It was a popular topic yesterday, and I saw variations of it in two major newspapers: The Wall Street Journal declared, “Started 0-1? Your Season Is Basically Over,” while USA Today’s story, promoted on the front page, was “Week 1 losers: 0-1 often a sign of what’s to come.”

The idea being: NFL teams that lose in Week 1 have an uphill climb ahead of them if they want to hoist the Lombardi Trophy.

It’s a comfy narrative, and the Journal includes a chart that seems to back it up with the fact that seven of the last 10 Super Bowl winners won their Week 1 match-ups. Seems like winning your first game portends well. But it turns out — surprise! — championship teams tend to perform well all season long.

Here’s a chart showing those 10 teams’ week-by-week win-loss records.

By the Journal’s (somewhat tongue-in-cheek, I’ll admit) logic, your season’s also “basically over” if you don’t win your eighth game of the year — every Super Bowl winner in the last 10 years has done so. Meanwhile, if you happen to lose your 14th game, you’re in good company: Super Bowl winners are just 4-6 in their 14th games of the season, and five of the last six champs have lost that one.

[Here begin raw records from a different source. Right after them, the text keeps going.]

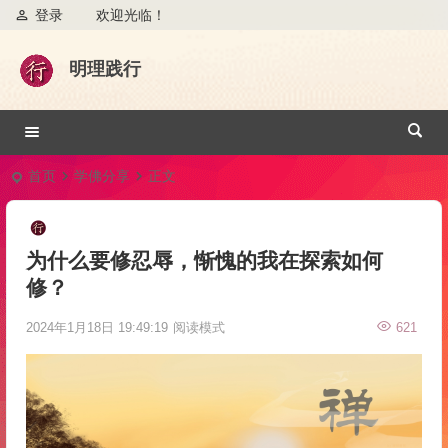
登录
欢迎光临！
明理践行
首页
学佛分享
正文
为什么要修忍辱，惭愧的我在探索如何
修？
2024年1月18日 19:49:19
阅读模式
621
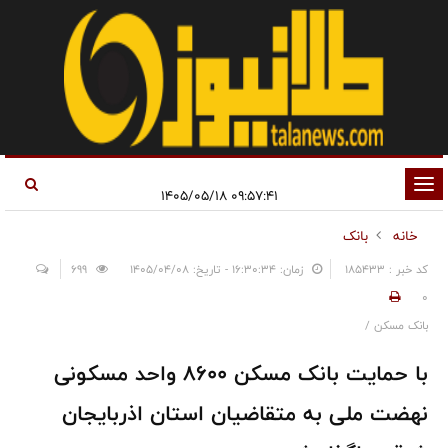
تغییر
۰۹:۵۷:۴۱ ۱۴۰۵/۰۵/۱۸
وضعیت
خانه
بانک
ناوبری
کد خبر : 185433
زمان: ۱۶:۳۰:۳۴ - تاریخ: ۱۴۰۵/۰۴/۰۸
699
0
بانک مسکن /
با حمایت بانک مسکن ۸۶۰۰ واحد مسکونی
نهضت ملی به متقاضیان استان اذربایجان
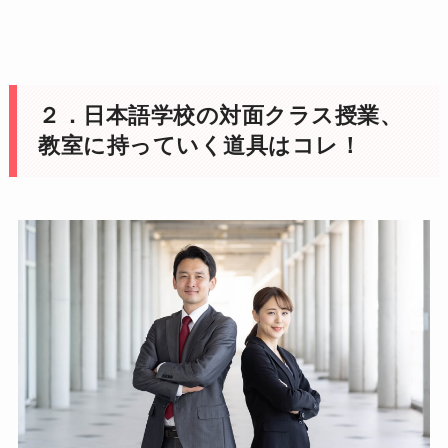
２．日本語学校の対面クラス授業、
教室に持っていく道具はコレ！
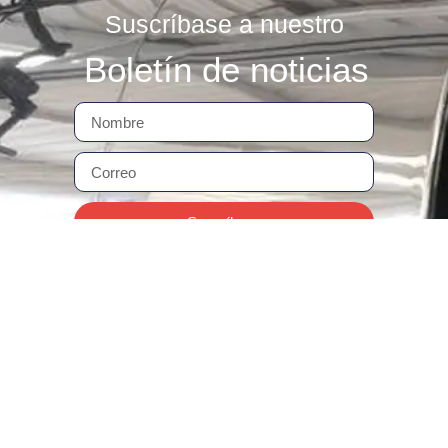
Suscríbase a nuestro
Boletín de noticias
Suscríbase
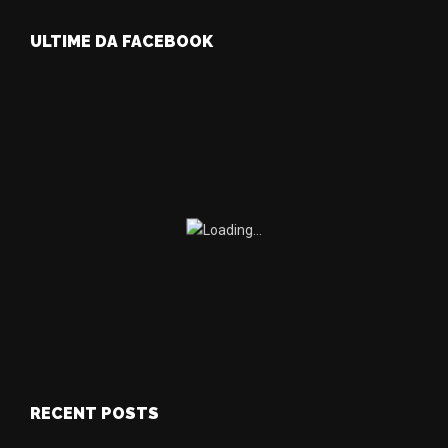
ULTIME DA FACEBOOK
RECENT POSTS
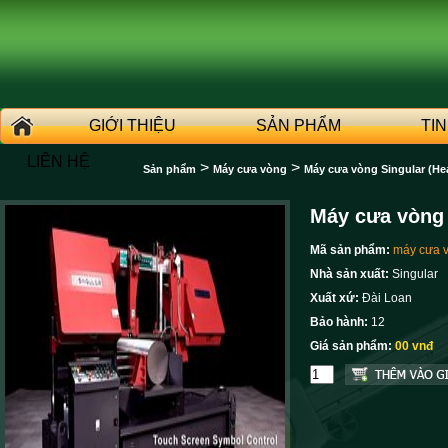
GIỚI THIỆU
SẢN PHẨM
TI
LIÊN HỆ
>
>
Sản phẩm
Máy cưa vòng
Máy cưa vòng Singular (He
Máy cưa vòng
Mã sản phẩm:
máy cưa 
Nhà sản xuất:
Singular
Xuất xứ:
Đài Loan
Bảo hành:
12
Giá sản phẩm:
00 vnđ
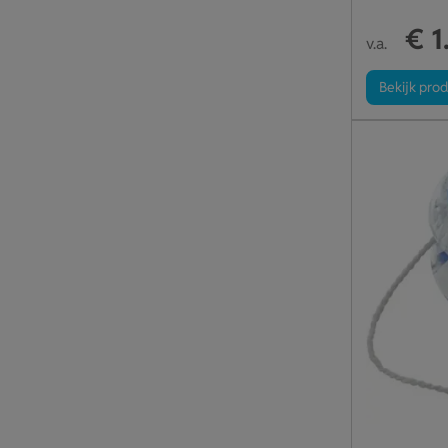
€ 1
v.a.
Bekijk pro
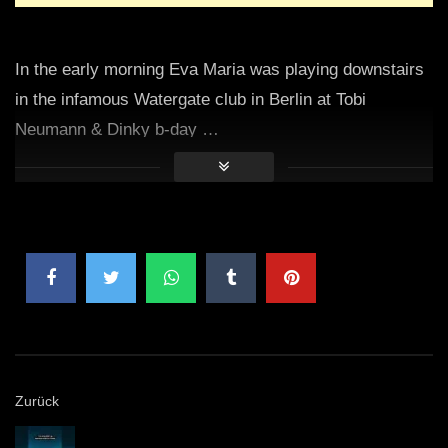
In the early morning Eva Maria was playing downstairs
in the infamous Watergate club in Berlin at Tobi
Neumann & Dinky b-day …
Zurück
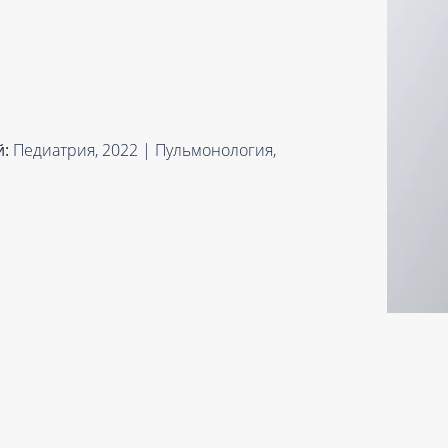
Проктология
я
Психиатрия
ия-онкология
Психология
ая терапия
Психотерапия
Пульмонология
й:
Педиатрия, 2022 | Пульмонология,
кий педикюр и маникюр
Реабилитация
ия
Ревматология
хология
Рентген
ургия
Рефлексотерапия
ия
Сестринские процедуры и ма
огия
Сестринский уход (сиделки)
ия
Сомнология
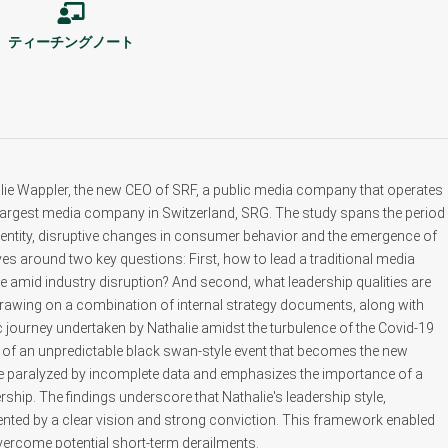
ティーチングノート
lie Wappler, the new CEO of SRF, a public media company that operates
e largest media company in Switzerland, SRG. The study spans the period
identity, disruptive changes in consumer behavior and the emergence of
ves around two key questions: First, how to lead a traditional media
re amid industry disruption? And second, what leadership qualities are
 Drawing on a combination of internal strategy documents, along with
gic journey undertaken by Nathalie amidst the turbulence of the Covid-19
e of an unpredictable black swan-style event that becomes the new
 be paralyzed by incomplete data and emphasizes the importance of a
rship. The findings underscore that Nathalie's leadership style,
nted by a clear vision and strong conviction. This framework enabled
overcome potential short-term derailments.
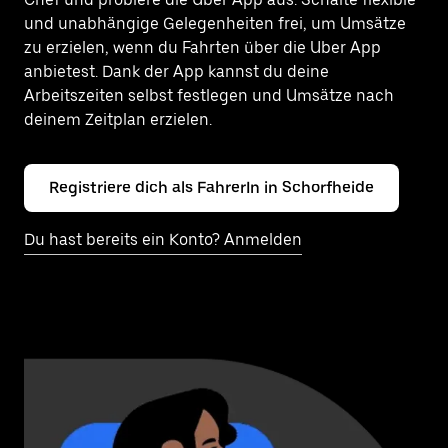
und unabhängige Gelegenheiten frei, um Umsätze
zu erzielen, wenn du Fahrten über die Uber App
anbietest. Dank der App kannst du deine
Arbeitszeiten selbst festlegen und Umsätze nach
deinem Zeitplan erzielen.
Registriere dich als FahrerIn in Schorfheide
Du hast bereits ein Konto? Anmelden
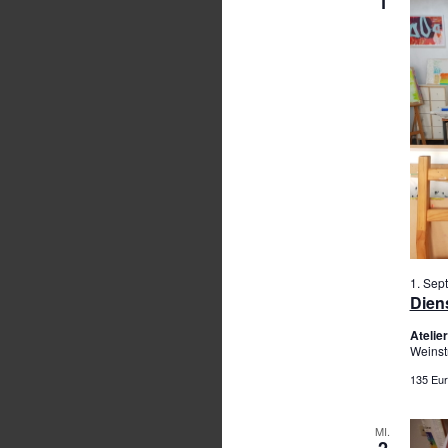
1
1. Sep
Diens
Ateli
Weinst
135 Eur
MI.
2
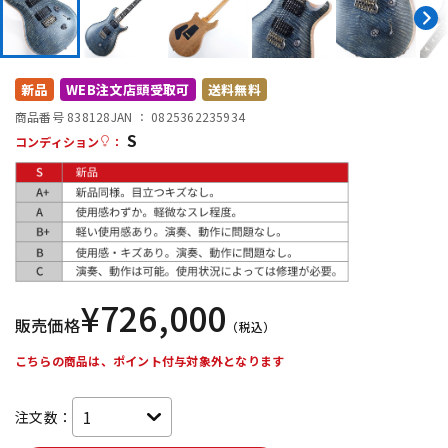
DTM オンライン納品
レコーディング機器
配信/ライブ機器
楽器アクセサリ
新品
WEB注文店頭受取可
送料無料
商品番号 838128
JAN ：
0825362235934
S
コンディション
：
中古
ヴィンテージ
¥
726,000
販売価格
（税込）
こちらの商品は、ポイント付与対象外となります
注文数：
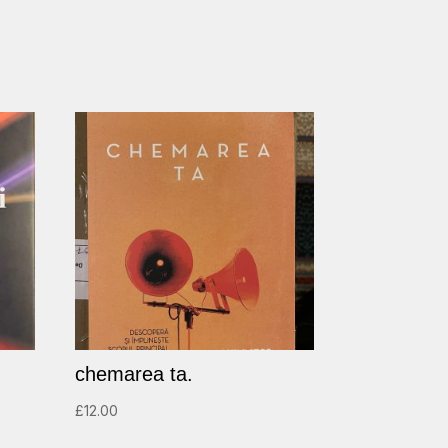
chemarea ta.
£
12.00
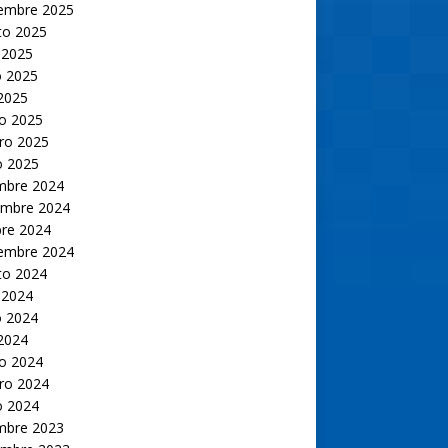
iembre 2025
to 2025
 2025
 2025
 2025
o 2025
ro 2025
o 2025
embre 2024
embre 2024
bre 2024
iembre 2024
to 2024
 2024
 2024
 2024
o 2024
ro 2024
o 2024
embre 2023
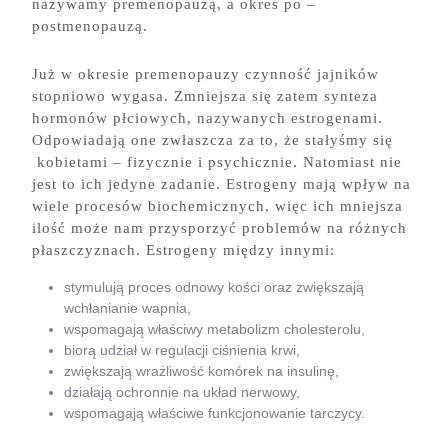
nazywamy premenopauzą, a okres po –
postmenopauzą.
Już w okresie premenopauzy czynność jajników
stopniowo wygasa. Zmniejsza się zatem synteza
hormonów płciowych, nazywanych estrogenami.
Odpowiadają one zwłaszcza za to, że stałyśmy się
kobietami – fizycznie i psychicznie. Natomiast nie
jest to ich jedyne zadanie. Estrogeny mają wpływ na
wiele procesów biochemicznych, więc ich mniejsza
ilość może nam przysporzyć problemów na różnych
płaszczyznach. Estrogeny między innymi:
stymulują proces odnowy kości oraz zwiększają
wchłanianie wapnia,
wspomagają właściwy metabolizm cholesterolu,
biorą udział w regulacji ciśnienia krwi,
zwiększają wrażliwość komórek na insulinę,
działają ochronnie na układ nerwowy,
wspomagają właściwe funkcjonowanie tarczycy.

Still, the point is: If you want to win the Super Bowl, it’s a pretty good idea to win every week. Super Bowl winners since the 2003 Patriots collectively went 115-45 (.719) in the regular season, and most weeks of the year saw the eventual champion win, predictably, 70 percent of the time.

We like NFL storylines that feel right, so it’s probably too much to hope we don’t see stories every year suggesting Week 1 games are more important than any other games — like that eighth one, where the last 10 Super Bowl winners have been perfect.

(By the way: the Bears’ eighth opponent this year? The Packers, at Lambeau.)